Navigation und Service

Logo der Deutschen Rentenversicherung (Link zur Startseite rvRecht)

rvRecht® - Rechtsportal der Deutschen Rentenversicherung

§ 77 SGG: Bindender Verwaltungsakt

Änderungsdienst
veröffentlicht am

03.08.2020

Änderung

Neu aufgenommen

Dokumentdaten
Stand27.07.2020
Erstellungsgrundlage in der Fassung des SGG vom 23.09.1975 in Kraft getreten am 01.01.1975
Rechtsgrundlage

§ 77 SGG

Version002.00

Inhalt der Regelung

§ 77 SGG regelt die Bindung der Beteiligten an den Inhalt eines Verwaltungsakts (Bestandskraft) nach Eintritt der Unanfechtbarkeit des Verwaltungsakts.

Von der Bestandskraft abzugrenzen ist die Rechtskraft (§ 141 SGG). Diese hat keinen Verwaltungsakt, sondern eine gerichtliche Entscheidung zum Gegenstand.

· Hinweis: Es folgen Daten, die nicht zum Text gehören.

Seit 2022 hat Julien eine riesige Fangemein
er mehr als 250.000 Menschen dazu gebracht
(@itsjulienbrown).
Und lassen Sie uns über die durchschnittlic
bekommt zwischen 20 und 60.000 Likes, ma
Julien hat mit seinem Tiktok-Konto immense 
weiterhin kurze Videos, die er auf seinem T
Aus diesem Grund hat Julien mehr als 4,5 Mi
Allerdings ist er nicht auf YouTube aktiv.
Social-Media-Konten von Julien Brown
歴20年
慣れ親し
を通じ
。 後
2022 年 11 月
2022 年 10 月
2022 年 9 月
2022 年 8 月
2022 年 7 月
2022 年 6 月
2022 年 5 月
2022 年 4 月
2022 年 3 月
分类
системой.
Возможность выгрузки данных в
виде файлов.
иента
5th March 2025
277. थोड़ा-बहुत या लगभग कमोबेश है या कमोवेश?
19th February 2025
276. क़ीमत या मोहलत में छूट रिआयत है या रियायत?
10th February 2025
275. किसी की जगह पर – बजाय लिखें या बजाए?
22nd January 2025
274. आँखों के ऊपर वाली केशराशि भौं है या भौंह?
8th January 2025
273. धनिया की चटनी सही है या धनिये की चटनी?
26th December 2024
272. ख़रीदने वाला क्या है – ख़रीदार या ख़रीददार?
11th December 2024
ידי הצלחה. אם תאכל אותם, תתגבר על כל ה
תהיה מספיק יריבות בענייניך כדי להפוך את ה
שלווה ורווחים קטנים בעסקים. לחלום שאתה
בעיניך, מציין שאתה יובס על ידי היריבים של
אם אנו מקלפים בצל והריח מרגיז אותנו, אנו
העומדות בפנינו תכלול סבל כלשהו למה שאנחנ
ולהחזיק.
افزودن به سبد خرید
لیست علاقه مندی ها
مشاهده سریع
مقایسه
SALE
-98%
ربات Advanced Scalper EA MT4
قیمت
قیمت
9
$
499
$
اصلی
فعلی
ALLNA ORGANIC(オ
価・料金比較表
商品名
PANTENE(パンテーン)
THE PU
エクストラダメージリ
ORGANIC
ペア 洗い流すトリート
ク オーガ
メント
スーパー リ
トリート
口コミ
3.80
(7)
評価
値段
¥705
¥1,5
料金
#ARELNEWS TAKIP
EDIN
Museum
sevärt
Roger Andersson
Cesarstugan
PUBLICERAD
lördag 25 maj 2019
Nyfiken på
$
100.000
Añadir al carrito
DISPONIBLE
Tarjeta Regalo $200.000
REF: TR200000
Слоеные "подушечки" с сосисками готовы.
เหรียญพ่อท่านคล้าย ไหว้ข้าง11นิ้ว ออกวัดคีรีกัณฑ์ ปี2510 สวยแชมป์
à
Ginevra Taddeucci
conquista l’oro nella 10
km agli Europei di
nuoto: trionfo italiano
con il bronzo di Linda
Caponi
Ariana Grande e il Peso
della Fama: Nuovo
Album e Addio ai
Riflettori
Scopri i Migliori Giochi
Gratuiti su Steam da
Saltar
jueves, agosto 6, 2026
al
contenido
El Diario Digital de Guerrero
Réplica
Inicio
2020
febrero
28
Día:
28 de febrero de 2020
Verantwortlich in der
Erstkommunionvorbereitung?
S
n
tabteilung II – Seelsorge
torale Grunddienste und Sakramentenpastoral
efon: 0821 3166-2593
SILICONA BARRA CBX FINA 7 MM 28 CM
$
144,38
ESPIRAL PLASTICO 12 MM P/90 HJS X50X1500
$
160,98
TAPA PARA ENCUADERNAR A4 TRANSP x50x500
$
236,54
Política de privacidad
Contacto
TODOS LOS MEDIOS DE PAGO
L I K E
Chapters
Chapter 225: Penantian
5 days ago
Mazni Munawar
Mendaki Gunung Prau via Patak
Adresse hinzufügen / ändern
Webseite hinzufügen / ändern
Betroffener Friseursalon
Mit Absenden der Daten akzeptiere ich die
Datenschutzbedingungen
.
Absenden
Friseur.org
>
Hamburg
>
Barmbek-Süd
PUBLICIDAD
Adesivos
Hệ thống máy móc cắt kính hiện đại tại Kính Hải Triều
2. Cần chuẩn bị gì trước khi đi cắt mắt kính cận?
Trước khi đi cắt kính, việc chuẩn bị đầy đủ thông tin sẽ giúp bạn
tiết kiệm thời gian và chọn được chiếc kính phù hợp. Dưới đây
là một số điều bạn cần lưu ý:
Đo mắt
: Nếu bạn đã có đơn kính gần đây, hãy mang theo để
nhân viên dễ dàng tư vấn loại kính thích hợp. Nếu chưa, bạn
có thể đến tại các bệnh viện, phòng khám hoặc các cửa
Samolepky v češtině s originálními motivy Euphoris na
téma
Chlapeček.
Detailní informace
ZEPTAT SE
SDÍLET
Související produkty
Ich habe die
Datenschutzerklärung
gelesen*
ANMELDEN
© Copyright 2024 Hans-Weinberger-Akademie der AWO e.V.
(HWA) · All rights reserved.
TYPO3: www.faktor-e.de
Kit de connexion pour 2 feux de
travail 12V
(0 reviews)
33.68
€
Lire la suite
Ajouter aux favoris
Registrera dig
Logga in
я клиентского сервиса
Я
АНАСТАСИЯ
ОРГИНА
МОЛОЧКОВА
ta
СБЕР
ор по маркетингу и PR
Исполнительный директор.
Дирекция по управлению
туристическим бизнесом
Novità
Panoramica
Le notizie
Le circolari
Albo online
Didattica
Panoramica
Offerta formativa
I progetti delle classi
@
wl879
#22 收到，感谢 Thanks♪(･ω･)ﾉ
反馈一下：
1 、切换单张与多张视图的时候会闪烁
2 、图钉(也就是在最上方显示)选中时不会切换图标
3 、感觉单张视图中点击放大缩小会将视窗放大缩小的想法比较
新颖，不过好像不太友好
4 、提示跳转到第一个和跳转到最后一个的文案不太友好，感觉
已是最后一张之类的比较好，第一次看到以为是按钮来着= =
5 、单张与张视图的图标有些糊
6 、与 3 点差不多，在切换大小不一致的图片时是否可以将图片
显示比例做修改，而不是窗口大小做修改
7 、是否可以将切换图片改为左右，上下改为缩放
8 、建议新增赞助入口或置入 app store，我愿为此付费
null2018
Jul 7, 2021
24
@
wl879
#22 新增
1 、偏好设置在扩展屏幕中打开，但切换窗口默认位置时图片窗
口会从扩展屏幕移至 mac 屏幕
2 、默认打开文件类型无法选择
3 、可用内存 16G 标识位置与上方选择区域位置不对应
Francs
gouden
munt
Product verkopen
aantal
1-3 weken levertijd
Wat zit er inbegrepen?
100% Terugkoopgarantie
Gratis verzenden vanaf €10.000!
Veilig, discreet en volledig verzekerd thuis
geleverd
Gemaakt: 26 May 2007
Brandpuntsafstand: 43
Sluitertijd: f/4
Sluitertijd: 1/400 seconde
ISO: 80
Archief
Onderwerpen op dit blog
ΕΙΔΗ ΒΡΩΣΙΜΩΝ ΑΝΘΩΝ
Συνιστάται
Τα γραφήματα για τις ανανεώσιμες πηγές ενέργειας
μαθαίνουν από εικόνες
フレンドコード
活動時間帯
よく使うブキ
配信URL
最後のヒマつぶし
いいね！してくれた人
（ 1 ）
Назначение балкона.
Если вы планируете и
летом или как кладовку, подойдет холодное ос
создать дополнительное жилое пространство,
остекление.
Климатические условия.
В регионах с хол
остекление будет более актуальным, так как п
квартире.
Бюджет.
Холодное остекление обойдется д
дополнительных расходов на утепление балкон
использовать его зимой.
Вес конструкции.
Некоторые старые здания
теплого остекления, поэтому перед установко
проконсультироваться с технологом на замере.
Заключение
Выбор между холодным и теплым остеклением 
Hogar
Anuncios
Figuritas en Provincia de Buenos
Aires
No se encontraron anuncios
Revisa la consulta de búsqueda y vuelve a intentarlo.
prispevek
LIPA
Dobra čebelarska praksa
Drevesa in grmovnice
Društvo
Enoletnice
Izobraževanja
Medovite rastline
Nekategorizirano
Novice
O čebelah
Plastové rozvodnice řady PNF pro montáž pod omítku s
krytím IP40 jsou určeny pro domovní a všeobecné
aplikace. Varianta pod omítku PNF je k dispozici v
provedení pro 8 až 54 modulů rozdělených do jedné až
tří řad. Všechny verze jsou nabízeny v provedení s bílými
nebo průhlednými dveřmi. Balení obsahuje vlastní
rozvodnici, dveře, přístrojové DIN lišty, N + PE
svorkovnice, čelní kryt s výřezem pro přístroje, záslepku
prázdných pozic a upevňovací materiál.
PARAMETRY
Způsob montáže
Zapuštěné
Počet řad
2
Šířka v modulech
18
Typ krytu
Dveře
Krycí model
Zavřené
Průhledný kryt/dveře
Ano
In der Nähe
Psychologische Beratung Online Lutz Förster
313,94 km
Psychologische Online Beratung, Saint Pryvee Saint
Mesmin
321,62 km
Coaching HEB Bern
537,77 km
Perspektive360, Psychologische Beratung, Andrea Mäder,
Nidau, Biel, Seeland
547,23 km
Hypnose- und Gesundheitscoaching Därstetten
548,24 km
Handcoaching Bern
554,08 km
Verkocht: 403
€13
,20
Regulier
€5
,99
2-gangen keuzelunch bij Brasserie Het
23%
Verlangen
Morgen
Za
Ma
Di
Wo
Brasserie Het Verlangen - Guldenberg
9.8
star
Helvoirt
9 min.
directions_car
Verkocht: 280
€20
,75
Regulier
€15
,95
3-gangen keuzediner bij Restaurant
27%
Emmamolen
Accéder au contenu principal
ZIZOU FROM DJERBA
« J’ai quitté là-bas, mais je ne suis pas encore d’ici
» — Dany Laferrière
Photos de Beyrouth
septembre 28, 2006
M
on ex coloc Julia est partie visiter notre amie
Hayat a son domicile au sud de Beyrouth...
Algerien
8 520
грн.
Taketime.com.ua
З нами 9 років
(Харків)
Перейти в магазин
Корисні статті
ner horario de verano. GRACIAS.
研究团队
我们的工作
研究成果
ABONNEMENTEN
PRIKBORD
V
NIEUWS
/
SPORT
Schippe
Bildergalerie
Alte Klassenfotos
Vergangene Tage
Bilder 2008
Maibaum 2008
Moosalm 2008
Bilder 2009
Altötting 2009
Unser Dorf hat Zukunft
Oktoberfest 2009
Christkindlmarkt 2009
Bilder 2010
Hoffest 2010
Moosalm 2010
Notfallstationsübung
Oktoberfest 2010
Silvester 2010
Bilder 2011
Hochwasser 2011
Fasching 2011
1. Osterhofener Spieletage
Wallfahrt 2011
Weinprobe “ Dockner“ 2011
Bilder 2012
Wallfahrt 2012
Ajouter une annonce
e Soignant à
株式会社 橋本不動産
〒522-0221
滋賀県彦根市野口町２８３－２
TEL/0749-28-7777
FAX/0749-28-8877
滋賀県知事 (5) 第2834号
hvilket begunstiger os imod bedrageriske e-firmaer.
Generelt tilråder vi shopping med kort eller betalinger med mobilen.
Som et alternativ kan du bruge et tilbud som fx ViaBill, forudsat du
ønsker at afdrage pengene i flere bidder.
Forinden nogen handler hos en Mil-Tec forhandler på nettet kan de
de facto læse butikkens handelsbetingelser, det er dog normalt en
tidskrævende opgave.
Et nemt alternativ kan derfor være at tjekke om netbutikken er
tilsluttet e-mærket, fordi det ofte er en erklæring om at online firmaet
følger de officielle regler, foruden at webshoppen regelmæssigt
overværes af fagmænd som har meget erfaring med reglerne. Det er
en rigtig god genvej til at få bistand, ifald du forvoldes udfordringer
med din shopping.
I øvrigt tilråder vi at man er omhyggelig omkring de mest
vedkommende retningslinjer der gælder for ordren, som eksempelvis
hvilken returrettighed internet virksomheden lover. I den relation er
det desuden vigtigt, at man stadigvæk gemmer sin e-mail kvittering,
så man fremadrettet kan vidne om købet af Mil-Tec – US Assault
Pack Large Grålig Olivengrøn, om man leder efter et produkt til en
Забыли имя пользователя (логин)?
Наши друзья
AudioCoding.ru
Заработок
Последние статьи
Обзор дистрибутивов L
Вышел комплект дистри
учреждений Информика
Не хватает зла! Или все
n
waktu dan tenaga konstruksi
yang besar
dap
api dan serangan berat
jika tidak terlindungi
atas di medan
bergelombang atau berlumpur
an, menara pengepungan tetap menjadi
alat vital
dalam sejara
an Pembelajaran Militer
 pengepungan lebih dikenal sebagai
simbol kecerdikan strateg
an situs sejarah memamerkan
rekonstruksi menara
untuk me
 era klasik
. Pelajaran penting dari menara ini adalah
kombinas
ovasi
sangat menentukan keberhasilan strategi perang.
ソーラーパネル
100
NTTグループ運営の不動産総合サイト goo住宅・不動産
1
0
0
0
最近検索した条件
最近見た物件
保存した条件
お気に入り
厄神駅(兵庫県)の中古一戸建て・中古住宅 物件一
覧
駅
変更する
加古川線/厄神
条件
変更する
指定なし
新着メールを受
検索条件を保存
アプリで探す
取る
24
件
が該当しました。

Ergänzende/korrespondierende Regelungen

NormRegelungsgegenstand
§ 37 SGB XBekanntgabe des Verwaltungsaktes
§ 39 SGB XWirksamkeit des Verwaltungsaktes
§ 85 SGGAbhilfe und Widerspruchsbescheid
§ 84 SGG Frist und Form des Widerspruchs
§ 87 SGGKlagefrist

Eintritt der Bestandskraft

Bestandskraft tritt ein, wenn

  • innerhalb der Rechtsbehelfsfrist kein Rechtsbehelf eingelegt wird oder
  • der eingelegte Rechtsbehelf erfolglos geblieben ist.

Bei mehreren Beteiligten an einem Verwaltungsverfahren kann die Bestandskraft je nach Zeitpunkt der Bekanntgabe zu unterschiedlichen Zeitpunkten eintreten.

Die Bestandskraft betrifft nur Entscheidungen der Verwaltung in Form von Verwaltungsakten. Alle übrigen Handlungsformen der Verwaltung (zum Beispiel Auskünfte und Hinweise) können nicht in Bestandskraft erwachsen.

Bedeutung der Bestandskraft

Die Bindung der Beteiligten an den Inhalt des Verwaltungsakts (Bestandskraft) bedeutet, dass seine Feststellungen beachtet und seine Regelungen befolgt werden müssen. Sie dient der Rechtssicherheit und dem Rechtsfrieden. Mit Eintritt der Bestandskraft räumt der Gesetzgeber der Rechtssicherheit Vorrang vor der materiellen Gerechtigkeit ein. Dies ist mit höherrangigem Recht vereinbar (Lüdtke/Berchtold, Sozialgerichtsgesetz, SGG § 77 Rn. 2, beck-online).

Formelle und materielle Bestandskraft

Bei der Bestandskraft ist zu unterscheiden zwischen

  • formeller Bestandskraft (siehe Abschnitt 4.1) und
  • materieller Bestandskraft (siehe Abschnitt 4.2).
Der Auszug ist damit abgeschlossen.